Oh, you're young....

By they way, I learned years ago, it is useless to argue "Who is better" when it comes to music.

Everyone has their personal preference and no one will ever "Win."

Good luck guys ....LOL!!!


----------



## SmokinMom (Jun 5, 2007)

That's what I told KB.  I really don't care who likes what.  Doesn't affect me one little bit.


----------



## allgrownup (Jun 5, 2007)

i can win...........i just don't want to.


so i'm boycotting your poll unless you add diggable planets


----------



## berserker (Jun 5, 2007)

SmokinMom said:
			
		

> *Rush, hands down!!!*


I am hands down with smokin mom...RUSH


----------



## DLtoker (Jun 5, 2007)

Haha... Rush.  I was given a pair of tickets a few years ago so I decided to make an appearance.  First song I was absolutely let down.  So, I just went to an open area of grass, layed down, smoked some Sour Diesel and let the stars have their way with me...   If I went there just for music... UGH.  Sorry SM


----------



## MamaGreen (Jun 5, 2007)

sorry Mom, rush sucks!


----------



## Kindbud (Jun 5, 2007)

DLtoker said:
			
		

> Haha... Rush. I was given a pair of tickets a few years ago so I decided to make an appearance. First song I was absolutely let down. So, I just went to an open area of grass, layed down, smoked some Sour Diesel and let the stars have their way with me...  If I went there just for music... UGH. Sorry SM


 
see if it was the beatles you would have been chilling out and listen to the whole thing!!! to bad most of them have pasted on


----------



## Kindbud (Jun 5, 2007)

THANK YOU TOO DLtoker, droboy420, fatman, Gargmel, MamaGreen, and MergeLeft you have made my day!!! lol if yall post something ill give you a thanks peace guys


----------



## Rocker420 (Jun 5, 2007)

Beatles were alright, but rush is far more then them. Rush has Neil Peart, hello, only one of the best drummers. Just listen to his 8 minute drum solo i swear its awesome.


----------



## thedutchmaster3 (Jun 5, 2007)

Beatles hands down no question...how can you even compare the two? The Beatles were an international phenomenon...Neil Peart, yea im sure hes great...How about Ringo Starr? Comon, its not a fair comparison. The Beatles will forever be known as the number one most influential music group of all time.


----------



## Kindbud (Jun 5, 2007)

thanks guys who picked the beatle and yes dutchman thats what ive been saying lol


----------



## droboy420 (Jun 5, 2007)

i agree rush sucks


----------



## Draston (Jun 5, 2007)

rush> beatles


----------



## DLtoker (Jun 5, 2007)

No offense to rush fans, but how can this poll be so close.  We are talking about The Beatles here!


----------



## rollingstoned77 (Jun 5, 2007)

Rocker420 said:
			
		

> Beatles were alright, but rush is far more then them. Rush has Neil Peart, hello, only one of the best drummers. Just listen to his 8 minute drum solo i swear its awesome.


 

 WORKING MAN one of my favorite songs ! i go nuts when i hear it !!! same with TREES.
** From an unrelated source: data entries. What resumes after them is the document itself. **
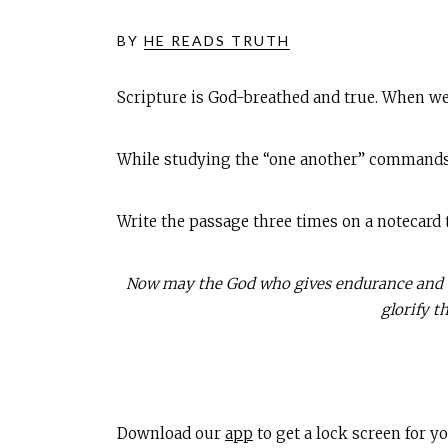
BY
HE READS TRUTH
Scripture is God-breathed and true. When we
While studying the “one another” command
Write the passage three times on a notecard
Now may the God who gives endurance and en
glorify t
Download our
app
to get a lock screen for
oh and GETTY LEE does not sound like a girl . 



i love music ! PERIOD . this is not even a comparable genre of music , but that being said , RUSH is the better hands down .4 cute young kids with long hair got way more attention than they diserved . DONT get me wrong the beatles were great ! and i love thier music .  oh and ringo as a DRUMMER , all i say is HAHAHAHAHAHAHA .Ringo is not even a drummer that would ever come up in a debate over drummers he would be less than last on the list , he is a dinkus !


----------



## SmokinMom (Jun 5, 2007)

..dinkus...hehehehe.

And for all the Rush fans- be on the lookout for an angry beatle fan in the chatroom.

LOL.


----------



## metalchick832 (Jun 5, 2007)

The Beatles have it apparently.  I like Rush's music, but their singer whines too much.  The Beatles are good all the way around, so that's who gets my vote.

~Metalchick


----------



## Stoney Bud (Jun 5, 2007)

Hahahahaaha, you guys and gals are all cracking me up!

The music is all good.

(The other answer)

I was almost 30 when the Beatles came out. The difference in the music to a new type of sound was so dramatic that it hooked everyone.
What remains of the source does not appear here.